Material to process: Begin

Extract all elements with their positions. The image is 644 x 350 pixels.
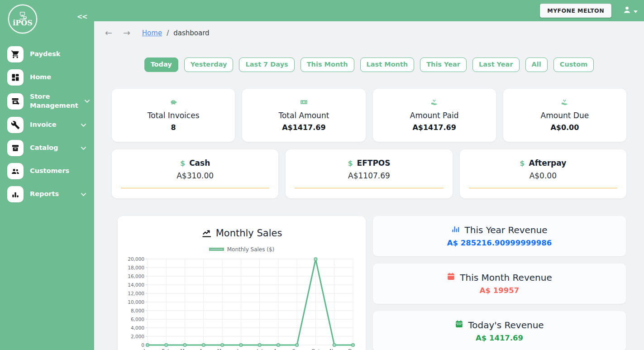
filter-custom-button[interactable]: Custom [553, 58, 594, 72]
filter-this-year-button[interactable]: This Year [420, 58, 467, 72]
bottom-section: Monthly Sales Monthly Sales ($) 02,0004,… [94, 216, 644, 350]
svg-text:6,000: 6,000 [131, 316, 144, 321]
stat-title: Amount Paid [410, 111, 459, 120]
breadcrumb-home-link[interactable]: Home [142, 29, 162, 37]
forward-arrow-button[interactable]: → [123, 29, 130, 37]
date-filter-group: Today Yesterday Last 7 Days This Month L… [94, 58, 644, 72]
filter-all-button[interactable]: All [525, 58, 548, 72]
pay-method-name: EFTPOS [357, 158, 391, 168]
stat-value: A$1417.69 [282, 123, 325, 132]
total-amount-card: Total Amount A$1417.69 [242, 89, 365, 142]
pay-value: A$1107.69 [348, 171, 390, 180]
rev-title: This Month Revenue [460, 272, 552, 283]
user-menu-button[interactable] [622, 5, 638, 16]
svg-text:18,000: 18,000 [128, 264, 144, 270]
dashboard-icon [7, 69, 24, 86]
pay-title: $ Cash [180, 158, 210, 168]
legend-swatch [209, 248, 224, 251]
dollar-icon: $ [180, 159, 185, 168]
chevron-down-icon [85, 100, 90, 103]
stat-title: Amount Due [541, 111, 589, 120]
filter-yesterday-button[interactable]: Yesterday [184, 58, 234, 72]
underline-divider [469, 188, 617, 188]
sidebar-item-customers[interactable]: Customers [6, 161, 90, 181]
svg-text:Nov: Nov [329, 348, 339, 350]
sidebar-item-invoice[interactable]: Invoice [6, 115, 90, 135]
stat-title: Total Invoices [148, 111, 200, 120]
svg-text:Mar: Mar [180, 348, 190, 350]
svg-text:4,000: 4,000 [131, 325, 144, 330]
sidebar-item-label: Invoice [30, 120, 75, 129]
afterpay-card: $ Afterpay A$0.00 [460, 149, 626, 198]
money-bill-icon [300, 98, 308, 108]
chart-legend: Monthly Sales ($) [126, 246, 358, 253]
chart-title-row: Monthly Sales [126, 228, 358, 239]
pay-title: $ EFTPOS [348, 158, 390, 168]
chevron-down-icon [81, 193, 86, 196]
svg-text:Oct: Oct [311, 348, 320, 350]
svg-text:Jan: Jan [143, 348, 152, 350]
logo-wrap: iPOS << [0, 0, 94, 40]
filter-last-7-days-button[interactable]: Last 7 Days [239, 58, 294, 72]
chart-plot-area: 02,0004,0006,0008,00010,00012,00014,0001… [126, 255, 358, 350]
filter-this-month-button[interactable]: This Month [301, 58, 354, 72]
svg-text:20,000: 20,000 [128, 256, 144, 261]
rev-title-row: This Year Revenue [451, 225, 547, 235]
amount-due-card: Amount Due A$0.00 [503, 89, 626, 142]
sidebar-collapse-button[interactable]: << [77, 13, 87, 21]
monthly-sales-card: Monthly Sales Monthly Sales ($) 02,0004,… [118, 216, 366, 350]
filter-today-button[interactable]: Today [144, 58, 178, 72]
svg-text:16,000: 16,000 [128, 273, 144, 278]
breadcrumb-current: dashboard [173, 29, 209, 37]
revenue-column: This Year Revenue A$ 285216.90999999986 … [373, 216, 626, 350]
rev-value: A$ 1417.69 [476, 334, 523, 342]
underline-divider [121, 188, 269, 188]
app-logo[interactable]: iPOS [8, 5, 37, 34]
svg-text:0: 0 [141, 342, 144, 347]
sidebar-item-label: Customers [30, 167, 89, 176]
dollar-icon: $ [348, 159, 353, 168]
sidebar-item-paydesk[interactable]: Paydesk [6, 44, 90, 64]
users-icon [7, 163, 24, 179]
breadcrumb: ← → Home / dashboard [94, 21, 644, 37]
filter-last-month-button[interactable]: Last Month [360, 58, 415, 72]
stat-value: 8 [171, 123, 176, 132]
sidebar-item-label: Reports [30, 190, 75, 199]
svg-text:Aug: Aug [273, 348, 283, 350]
calendar-icon [447, 272, 455, 283]
svg-text:Jun: Jun [237, 348, 245, 350]
sidebar-nav: Paydesk Home Store Management Invoice [0, 40, 94, 204]
caret-down-icon [634, 6, 638, 15]
sidebar-item-home[interactable]: Home [6, 67, 90, 87]
piggy-bank-icon [170, 98, 177, 108]
sidebar-item-catalog[interactable]: Catalog [6, 138, 90, 158]
line-chart-icon [201, 228, 212, 238]
topbar: MYFONE MELTON [0, 0, 644, 21]
this-month-revenue-card: This Month Revenue A$ 19957 [373, 264, 626, 304]
svg-text:Dec: Dec [348, 348, 356, 350]
sidebar-item-reports[interactable]: Reports [6, 184, 90, 204]
pay-method-name: Cash [189, 158, 210, 168]
stat-title: Total Amount [278, 111, 329, 120]
breadcrumb-separator: / [167, 29, 169, 37]
store-selector-button[interactable]: MYFONE MELTON [540, 4, 611, 18]
rev-title-row: This Month Revenue [447, 272, 552, 283]
svg-text:Feb: Feb [162, 348, 171, 350]
sidebar-item-store-management[interactable]: Store Management [6, 91, 90, 112]
stats-row: Total Invoices 8 Total Amount A$1417.69 … [94, 89, 644, 142]
legend-label: Monthly Sales ($) [227, 246, 275, 253]
calendar-days-icon [455, 320, 463, 331]
sidebar-item-label: Store Management [30, 92, 78, 110]
chart-title: Monthly Sales [216, 228, 282, 239]
payment-methods-row: $ Cash A$310.00 $ EFTPOS A$1107.69 $ Aft… [94, 149, 644, 198]
amount-paid-card: Amount Paid A$1417.69 [373, 89, 496, 142]
bar-chart-icon [7, 186, 24, 202]
logo-text: iPOS [13, 19, 33, 27]
back-arrow-button[interactable]: ← [105, 29, 112, 37]
sidebar: iPOS << Paydesk Home Store Management [0, 0, 94, 350]
filter-last-year-button[interactable]: Last Year [472, 58, 520, 72]
archive-box-icon [7, 140, 24, 156]
main-content: ← → Home / dashboard Today Yesterday Las… [94, 21, 644, 350]
topbar-right: MYFONE MELTON [540, 0, 638, 21]
sidebar-item-label: Paydesk [30, 50, 89, 59]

Material to process: End

§ Problem
Go through the data above and transcribe it in full, omitting any image.

§ Answer to this task
Extract all elements with their positions. The image is 644 x 350 pixels.
filter-custom-button[interactable]: Custom [553, 58, 594, 72]
filter-this-year-button[interactable]: This Year [420, 58, 467, 72]
bottom-section: Monthly Sales Monthly Sales ($) 02,0004,… [94, 216, 644, 350]
svg-text:6,000: 6,000 [131, 316, 144, 321]
stat-title: Amount Paid [410, 111, 459, 120]
breadcrumb-home-link[interactable]: Home [142, 29, 162, 37]
forward-arrow-button[interactable]: → [123, 29, 130, 37]
date-filter-group: Today Yesterday Last 7 Days This Month L… [94, 58, 644, 72]
filter-all-button[interactable]: All [525, 58, 548, 72]
pay-method-name: EFTPOS [357, 158, 391, 168]
stat-value: A$1417.69 [282, 123, 325, 132]
total-amount-card: Total Amount A$1417.69 [242, 89, 365, 142]
pay-value: A$1107.69 [348, 171, 390, 180]
rev-title: This Month Revenue [460, 272, 552, 283]
user-menu-button[interactable] [622, 5, 638, 16]
svg-text:18,000: 18,000 [128, 264, 144, 270]
dashboard-icon [7, 69, 24, 86]
pay-title: $ Cash [180, 158, 210, 168]
legend-swatch [209, 248, 224, 251]
dollar-icon: $ [180, 159, 185, 168]
chevron-down-icon [85, 100, 90, 103]
stat-title: Amount Due [541, 111, 589, 120]
filter-yesterday-button[interactable]: Yesterday [184, 58, 234, 72]
underline-divider [469, 188, 617, 188]
sidebar-item-customers[interactable]: Customers [6, 161, 90, 181]
svg-text:Nov: Nov [329, 348, 339, 350]
sidebar-item-invoice[interactable]: Invoice [6, 115, 90, 135]
stat-title: Total Invoices [148, 111, 200, 120]
svg-text:Mar: Mar [180, 348, 190, 350]
svg-text:4,000: 4,000 [131, 325, 144, 330]
sidebar-item-label: Invoice [30, 120, 75, 129]
afterpay-card: $ Afterpay A$0.00 [460, 149, 626, 198]
money-bill-icon [300, 98, 308, 108]
chart-legend: Monthly Sales ($) [126, 246, 358, 253]
chart-title-row: Monthly Sales [126, 228, 358, 239]
pay-title: $ EFTPOS [348, 158, 390, 168]
chevron-down-icon [81, 193, 86, 196]
svg-text:Oct: Oct [311, 348, 320, 350]
svg-text:Jan: Jan [143, 348, 152, 350]
logo-wrap: iPOS << [0, 0, 94, 40]
filter-last-7-days-button[interactable]: Last 7 Days [239, 58, 294, 72]
chart-plot-area: 02,0004,0006,0008,00010,00012,00014,0001… [126, 255, 358, 350]
filter-this-month-button[interactable]: This Month [301, 58, 354, 72]
svg-text:20,000: 20,000 [128, 256, 144, 261]
rev-title-row: This Year Revenue [451, 225, 547, 235]
amount-due-card: Amount Due A$0.00 [503, 89, 626, 142]
sidebar-collapse-button[interactable]: << [77, 13, 87, 21]
monthly-sales-card: Monthly Sales Monthly Sales ($) 02,0004,… [118, 216, 366, 350]
filter-today-button[interactable]: Today [144, 58, 178, 72]
svg-text:16,000: 16,000 [128, 273, 144, 278]
breadcrumb-current: dashboard [173, 29, 209, 37]
revenue-column: This Year Revenue A$ 285216.90999999986 … [373, 216, 626, 350]
rev-value: A$ 1417.69 [476, 334, 523, 342]
underline-divider [121, 188, 269, 188]
app-logo[interactable]: iPOS [8, 5, 37, 34]
svg-text:0: 0 [141, 342, 144, 347]
sidebar-item-label: Customers [30, 167, 89, 176]
dollar-icon: $ [348, 159, 353, 168]
sidebar-item-paydesk[interactable]: Paydesk [6, 44, 90, 64]
users-icon [7, 163, 24, 179]
breadcrumb: ← → Home / dashboard [94, 21, 644, 37]
filter-last-month-button[interactable]: Last Month [360, 58, 415, 72]
stat-value: 8 [171, 123, 176, 132]
sidebar-item-label: Reports [30, 190, 75, 199]
svg-text:Aug: Aug [273, 348, 283, 350]
calendar-icon [447, 272, 455, 283]
svg-text:Jun: Jun [237, 348, 245, 350]
sidebar-nav: Paydesk Home Store Management Invoice [0, 40, 94, 204]
caret-down-icon [634, 6, 638, 15]
sidebar-item-home[interactable]: Home [6, 67, 90, 87]
piggy-bank-icon [170, 98, 177, 108]
sidebar-item-catalog[interactable]: Catalog [6, 138, 90, 158]
line-chart-icon [201, 228, 212, 238]
topbar: MYFONE MELTON [0, 0, 644, 21]
this-month-revenue-card: This Month Revenue A$ 19957 [373, 264, 626, 304]
svg-text:Dec: Dec [348, 348, 356, 350]
sidebar-item-reports[interactable]: Reports [6, 184, 90, 204]
pay-method-name: Cash [189, 158, 210, 168]
stat-title: Total Amount [278, 111, 329, 120]
breadcrumb-separator: / [167, 29, 169, 37]
store-selector-button[interactable]: MYFONE MELTON [540, 4, 611, 18]
rev-title-row: This Month Revenue [447, 272, 552, 283]
svg-text:Feb: Feb [162, 348, 171, 350]
sidebar-item-store-management[interactable]: Store Management [6, 91, 90, 112]
stats-row: Total Invoices 8 Total Amount A$1417.69 … [94, 89, 644, 142]
legend-label: Monthly Sales ($) [227, 246, 275, 253]
calendar-days-icon [455, 320, 463, 331]
sidebar-item-label: Store Management [30, 92, 78, 110]
chart-title: Monthly Sales [216, 228, 282, 239]
payment-methods-row: $ Cash A$310.00 $ EFTPOS A$1107.69 $ Aft… [94, 149, 644, 198]
amount-paid-card: Amount Paid A$1417.69 [373, 89, 496, 142]
bar-chart-icon [7, 186, 24, 202]
logo-text: iPOS [13, 19, 33, 27]
back-arrow-button[interactable]: ← [105, 29, 112, 37]
sidebar: iPOS << Paydesk Home Store Management [0, 0, 94, 350]
filter-last-year-button[interactable]: Last Year [472, 58, 520, 72]
archive-box-icon [7, 140, 24, 156]
main-content: ← → Home / dashboard Today Yesterday Las… [94, 21, 644, 350]
topbar-right: MYFONE MELTON [540, 0, 638, 21]
sidebar-item-label: Paydesk [30, 50, 89, 59]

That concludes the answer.